Archaeologists in the Amazon have discovered a series of “lost cities” that have flourished for thousands of years, the results of which were published Thursday in the journal Science.
Laser images have revealed an intricate network of roads, districts, and gardens as complex as those built by the Maya civilization.
Traces of the city were first noticed more than 20 years ago by archaeologist Stephane Rostain of France's National Center for Scientific Research (CNRS), but “I didn't have a complete overview of the area,” he told Science. Told.
A new laser mapping technology called LIDAR helped researchers see through forest cover and map new details of mounds and structures in Ecuador's Upano Valley settlement.
The images reveal a geometric pattern of more than 6,000 platforms connected by roads, intertwined with the agricultural landscape and river drainage channels of an urban farming civilization in the eastern foothills of the Andes.
“It was the Valley of the Lost City. It's unbelievable,” Rostain, who is leading the investigation at CNRS, told The Associated Press.
These sites were built and inhabited by the Upano people between about 500 BC and 300-600 AD, but the size of their population is not yet known.
The research team found five large settlements and 10 smaller settlements with housing and ceremonial buildings across 116 square miles of the valley. Its size is comparable to other major ruins. For example, the core area of ​​Quilamope, one of the settlements, is as large as the Giza Plateau in Egypt or the main thoroughfare of Teotihuacan in Mexico.
The landscape of Upano societies may be comparable to Mayan “garden cities,” where homes were surrounded by farmland and most of the food consumed by residents was grown in the city, the authors write in Science. Told.
Co-author Fernando Mejia, an archaeologist at the Pontifical University of Ecuador, said the discovery of Upano was so far only the “tip of the iceberg” of what could be discovered in the Ecuadorian Amazon.
The Amazon is considered the world's most dangerous forest, home to dense towering trees, tangled vines, hostile wildlife, and poisonous insects. Archaeologists believed it was primarily suitable for hunter-gatherers, but inhospitable to complex civilizations.

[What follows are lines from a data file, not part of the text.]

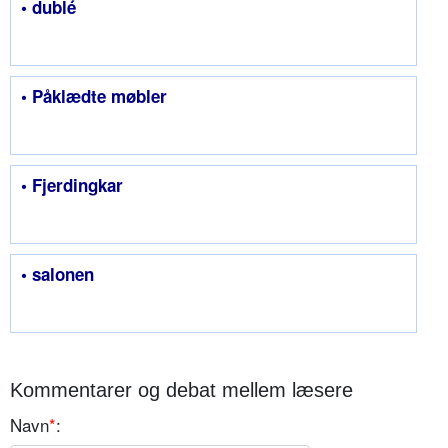
• dublé
• Påklædte møbler
• Fjerdingkar
• salonen
Kommentarer og debat mellem læsere
Navn
*
: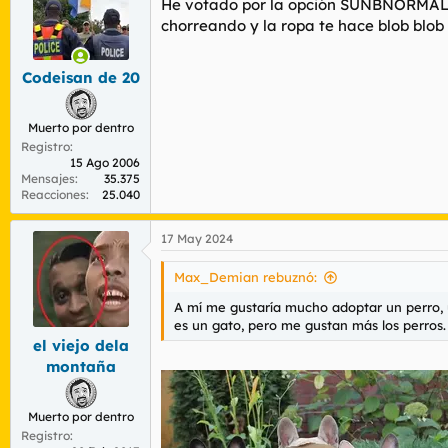
He votado por la opción SUNBNORMAL ,
chorreando y la ropa te hace blob blob
Codeisan de 20
Muerto por dentro
Registro
15 Ago 2006
Mensajes
35.375
Reacciones
25.040
17 May 2024
Max_Demian rebuznó:
A mí me gustaría mucho adoptar un perro, u
es un gato, pero me gustan más los perros.
el viejo dela
montaña
Muerto por dentro
Registro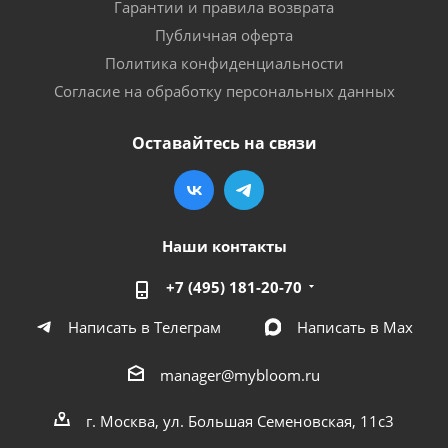
Гарантии и правила возврата
Публичная оферта
Политика конфиденциальности
Согласие на обработку персональных данных
Оставайтесь на связи
Наши контакты
+7 (495) 181-20-70
Написать в Телеграм
Написать в Мах
manager@mybloom.ru
г. Москва, ул. Большая Семеновская, 11с3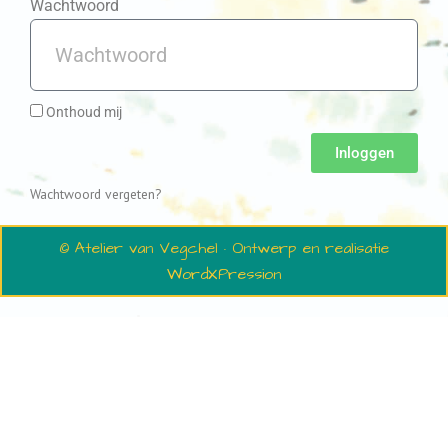
Wachtwoord
Onthoud mij
Inloggen
Wachtwoord vergeten?
© Atelier van Vegchel · Ontwerp en realisatie
WordXPression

But over the past two decades, scientists have discovered evidence of human habitation, including mounds, hillforts, and pyramids, in the Amazon River from Bolivia to Brazil.
The newly mapped city in the Upano Valley is 1,000 years older than previous discoveries, including the Bolivian Amazonian society Llanos de Mojos. The discovery shattered what scientists previously believed about civilizations in the Amazon rainforest.

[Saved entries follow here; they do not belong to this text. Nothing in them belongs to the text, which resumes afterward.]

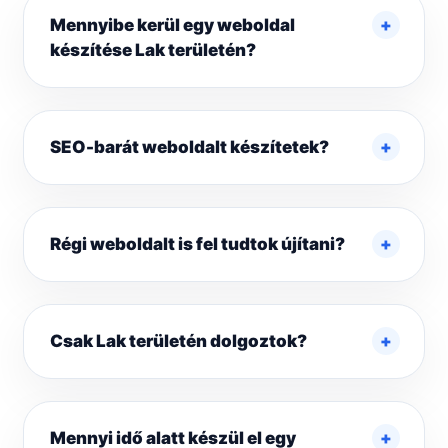
Mennyibe kerül egy weboldal
készítése Lak területén?
SEO-barát weboldalt készítetek?
Régi weboldalt is fel tudtok újítani?
Csak Lak területén dolgoztok?
Mennyi idő alatt készül el egy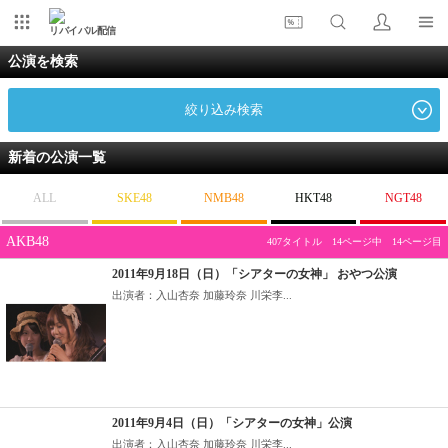
リバイバル配信
公演を検索
絞り込み検索
新着の公演一覧
ALL
SKE48
NMB48
HKT48
NGT48
AKB48
407タイトル 14ページ中 14ページ目
2011年9月18日（日）「シアターの女神」 おやつ公演
出演者：入山杏奈 加藤玲奈 川栄李...
2011年9月4日（日）「シアターの女神」公演
出演者：入山杏奈 加藤玲奈 川栄李...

And the details of the cultures of these two places are only just beginning to emerge.
German researcher Carla Jaimes Betancourt, an expert on Llanos de Mojos, told Science that the people of both Upano Valley and Llanos de Mojos were farmers. They built roads, canals, and large public and ceremonial buildings. But “we're just beginning to understand how these cities functioned, their populations, who they traded with, how their societies were governed, etc.” she said.
Rostain emphasized how much remains to be revealed. “We say 'Amazonia,' but we should say 'Amazonia' to capture the diversity of ancient cultures in this region,” he says.
“The Amazon has always had an incredibly diverse range of people and settlements, and there is not just one way of life,” he added. “We're still learning more about them.”